Re: Why mark empty pages all visible? - Mailing list pgsql-hackers

From Andres Freund
Subject Re: Why mark empty pages all visible?
Date
Msg-id 20230328043216.qg7zrotxbapzy7oa@awork3.anarazel.de
Whole thread Raw
In response to Re: Why mark empty pages all visible?  (Peter Geoghegan <pg@bowt.ie>)
Responses Re: Why mark empty pages all visible?  (Peter Geoghegan <pg@bowt.ie>)
List pgsql-hackers
Hi,

On 2023-03-27 20:12:11 -0700, Peter Geoghegan wrote:
> On Mon, Mar 27, 2023 at 6:48 PM Andres Freund <andres@anarazel.de> wrote:
> > It seems odd that we enter the page into the VM at this point. That means that
> > use of that page will now require a bit more work (including
> > RelationGetBufferForTuple() pinning it).
> 
> I think that it's fairly obvious that it's *not* odd at all. If it
> didn't do this then the pages would have to be scanned by VACUUM.

Yes - just like in the case of new pages.

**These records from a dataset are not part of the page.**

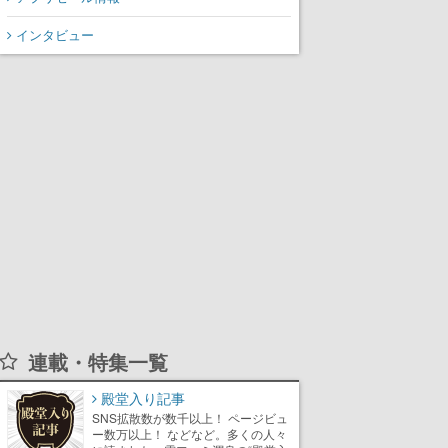
インタビュー
連載・特集一覧
殿堂入り記事
SNS拡散数が数千以上！ ページビュ
ー数万以上！ などなど。多くの人々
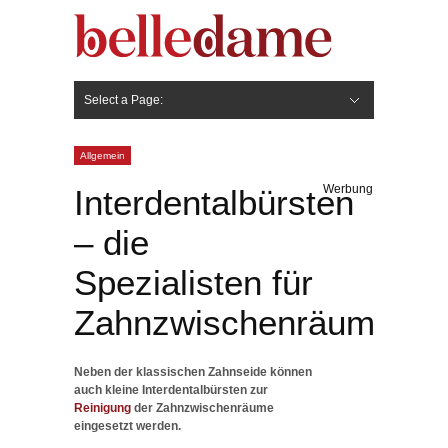
Select a Page:
Hide Navigation
Gesicht
Anti-Aging
Make Up
Pflege
Nägel
Haare
Frisuren
Pflege
Stylingprodukte
Körper
Fashion
Allgemein
Werbung
Interdentalbürsten
– die
Spezialisten für
Zahnzwischenräume
Neben der klassischen Zahnseide können
auch kleine Interdentalbürsten zur
Reinigung
der Zahnzwischenräume
eingesetzt werden.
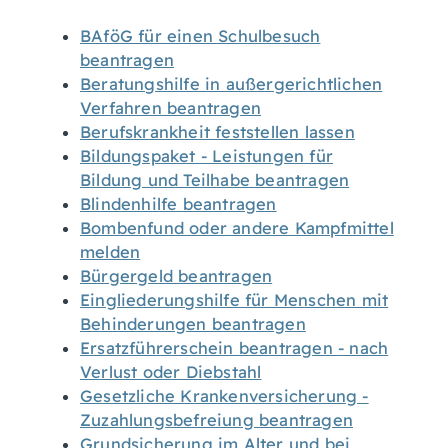
BAföG für einen Schulbesuch
beantragen
Beratungshilfe in außergerichtlichen
Verfahren beantragen
Berufskrankheit feststellen lassen
Bildungspaket - Leistungen für
Bildung und Teilhabe beantragen
Blindenhilfe beantragen
Bombenfund oder andere Kampfmittel
melden
Bürgergeld beantragen
Eingliederungshilfe für Menschen mit
Behinderungen beantragen
Ersatzführerschein beantragen - nach
Verlust oder Diebstahl
Gesetzliche Krankenversicherung -
Zuzahlungsbefreiung beantragen
Grundsicherung im Alter und bei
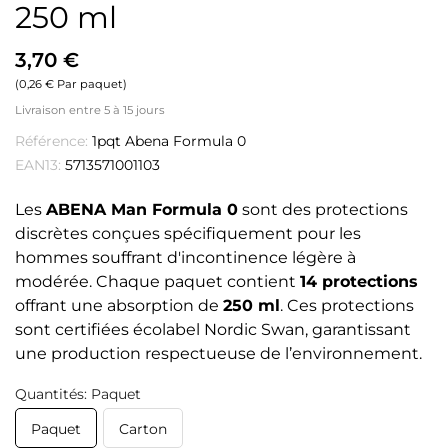
250 ml
3,70 €
(0,26 € Par paquet)
Livraison entre 5 à 15 jours
Référence:
1pqt Abena Formula 0
EAN13:
5713571001103
Les
ABENA Man Formula 0
sont des protections
discrètes conçues spécifiquement pour les
hommes souffrant d'incontinence légère à
modérée. Chaque paquet contient
14 protections
offrant une absorption de
250 ml
. Ces protections
sont certifiées écolabel Nordic Swan, garantissant
une production respectueuse de l’environnement.
Quantités: Paquet
Paquet
Carton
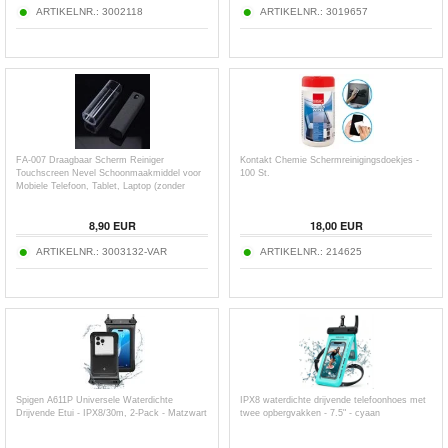
ARTIKELNR.:
3002118
ARTIKELNR.:
3019657
FA-007 Draagbaar Scherm Reiniger
Kontakt Chemie Schermreinigingsdoekjes -
Touchscreen Nevel Schoonmaakmiddel voor
100 St.
Mobiele Telefoon, Tablet, Laptop (zonder
vloeistof)
8,90
EUR
18,00
EUR
ARTIKELNR.:
3003132-VAR
ARTIKELNR.:
214625
Spigen A611P Universele Waterdichte
IPX8 waterdichte drijvende telefoonhoes met
Drijvende Etui - IPX8/30m, 2-Pack - Matzwart
twee opbergvakken - 7.5" - cyaan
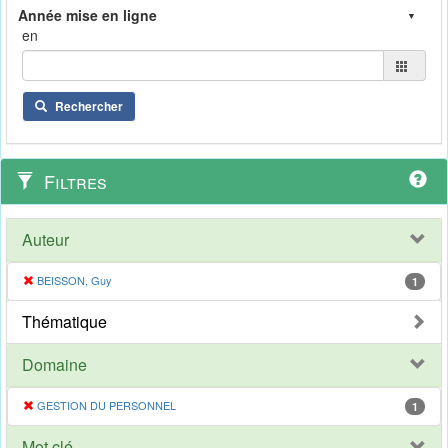
en
Rechercher
Filtres
Auteur
BEISSON, Guy
1
Thématique
Domaine
GESTION DU PERSONNEL
1
Mot clé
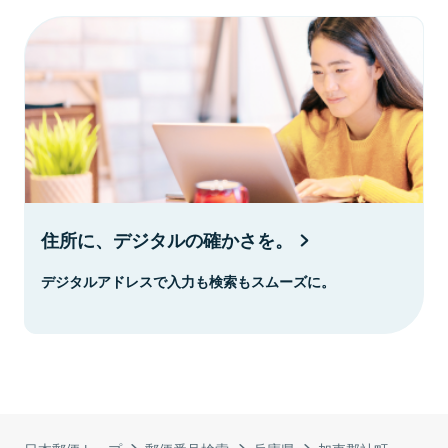
住所に、デジタルの確かさを。
デジタルアドレスで入力も検索もスムーズに。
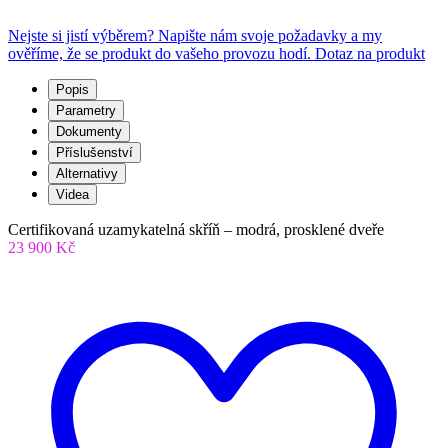
Nejste si jistí výběrem? Napište nám svoje požadavky a my
ověříme, že se produkt do vašeho provozu hodí.
Dotaz na produkt
Popis
Parametry
Dokumenty
Příslušenství
Alternativy
Videa
Certifikovaná uzamykatelná skříň – modrá, prosklené dveře
23 900 Kč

> You haven't said anything about the leading cause of marking empty
> pages all-frozen, by far: lazy_vacuum_heap_page(). Should it also stop
> marking empty pages all-frozen?

It's not obvious that it should - but it's not as clear a case as the
ConditionalLockBufferForCleanup() -> lazy_scan_new_or_empty() one. In the
latter, we know
a) that we don't have to do any work to be able to advance the horizon
b) we know that somebody else has the page pinned

What's the point in marking it all-visible at that point? In quite likely be
from RelationGetBufferForTuple() having extended the relation and then briefly
needed to release the lock (to acquire the lock on otherBuffer or in
GetVisibilityMapPins()).


> > This got a bit stranger with 44fa84881fff, because now we add the page into
> > the VM even if it currently is pinned:
> 
> > It seems quite odd to set a page to all visible that we could not currently
> > get a cleanup lock on - obviously evidence of another backend trying to to do
> > something with the page.
> 
> You can say the same thing about lazy_vacuum_heap_page(), too.
> Including the part about cleanup locking.

I don't follow. In the ConditionalLockBufferForCleanup() ->
lazy_scan_new_or_empty() case we are dealing with an new or empty
page. Whereas lazy_vacuum_heap_page() deals with a page that definitely has
dead tuples on it.  How are those two cases comparable?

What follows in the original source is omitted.